Today I don’t feel trite as I bring up the weather. Maybe it’s because I’m still expecting a crisp September morning to signal the coming seasonal change even though the lizard said it wasn’t gonna happen. Or maybe it’s because the change in my surrounding weather signifies a bigger change for me. And like the autumn in Tennessee, this change is welcome. Make no mistake though…I may be in Florida, but I Tennessee boy I will always be.

Thursday, September 11, 2008

First Blog

*This is post #1 of a blog that I intend to update at least once a week (maybe more). Comments, remarks, criticisms, and any other input is always welcome. Also, I am archiving some writings from the past that you're welcome to check out. Thanks for venturing here!

I sit here, my mind rambling, at my new desk at New Mission Systems International. Behind me is a world map dotted with thumb tacks representing the locations of our affiliates. These red tacks are in places like East Timor, Malawi, and Estonia. I'd say each of us could speak to someone today who is unaware that any of these places exist.
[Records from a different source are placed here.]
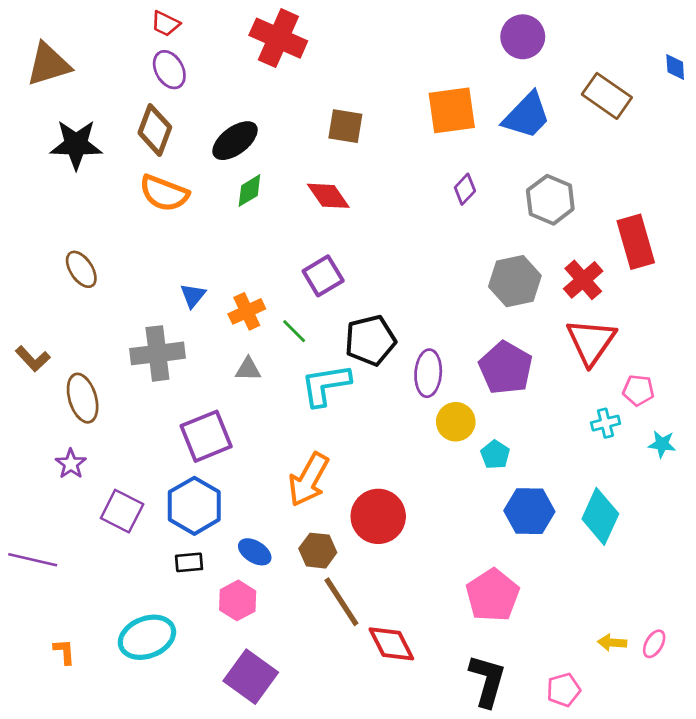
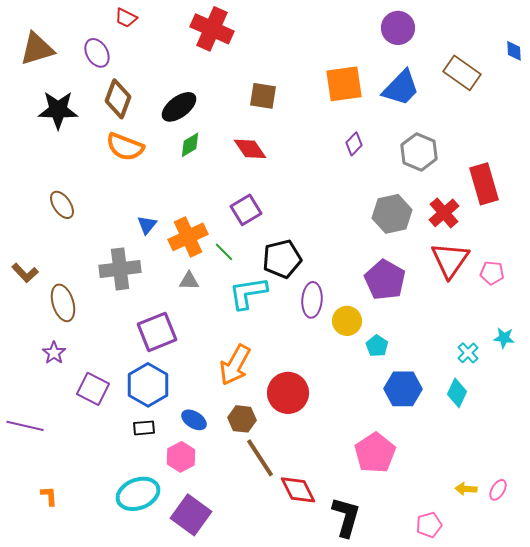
purple ellipse: (169, 70) -> (97, 53), moved
orange cross: (247, 311) -> (188, 237), size x1.4
purple ellipse: (428, 373) -> (312, 300), moved
pink pentagon: (638, 390) -> (492, 273), moved
cyan cross: (606, 423) -> (468, 353), moved, turned -30
cyan diamond: (600, 516) -> (457, 393), size x0.7
cyan ellipse: (147, 637) -> (138, 494), moved
black L-shape: (487, 681) -> (346, 517), moved

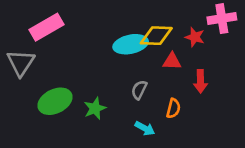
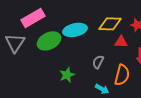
cyan ellipse: (131, 44) -> (75, 30), moved
green ellipse: (55, 101) -> (49, 41), moved
orange semicircle: (173, 108) -> (122, 75), size x1.5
The diversity of this world can overwhelm...especially when you feel called to relate to those in the most remote/dire places. I speak often of a moment when these differences pierced my heart. In the spring of 2005, I walked in to a Haitian village in the Dominican Republic (if you're unaware of the prejudicial issues between the Dominicans and the Haitians look it up...the way the Haitians are treated is tragic). I meandered past homes and shops that were constructed with materials that I would throw in the recycle bin or take to the scrapyard. About 10 of us were there, and we could not help but be spectacles, seeing as how we were white, educated, and relatively wealthy. Essentially, I was the socioeconomic antithesis of everyone I met. Bothered and embarrassed as I was by that fact, I was met with something beautiful...the warm, loving, and sincere welcome of the Hatian people. At that moment I realized that these differences were entirely irrelevant.

I'm reminded of Paul's writing in Colossians 3:11: "Here there is no Greek of Jew, circumcised or uncircumcised, barbarian, Scythian (a barbaric group considered by others as a step above wild beasts), slave or free, but Christ is all, and is in all."

Paul is speaking of a life in Christ, and in this passage reminds of the inclusiveness of the Gospel. No longer was a life with God limited to the Jews. So as I think of far off places and different cultures like East Timor, Gabon, or Andorra, I realize that those differences are entirely irrelevant regarding the Gospel. As Paul writes, Christ is all and in all. So I celebrate the love that he gives me that is extended to the reaches of this world.

That is why I am at this missions sending organization today...to share that truth...and to love people...wherever they're from, whatever they look like, whatever they think, and whatever they do. As Christ modeled.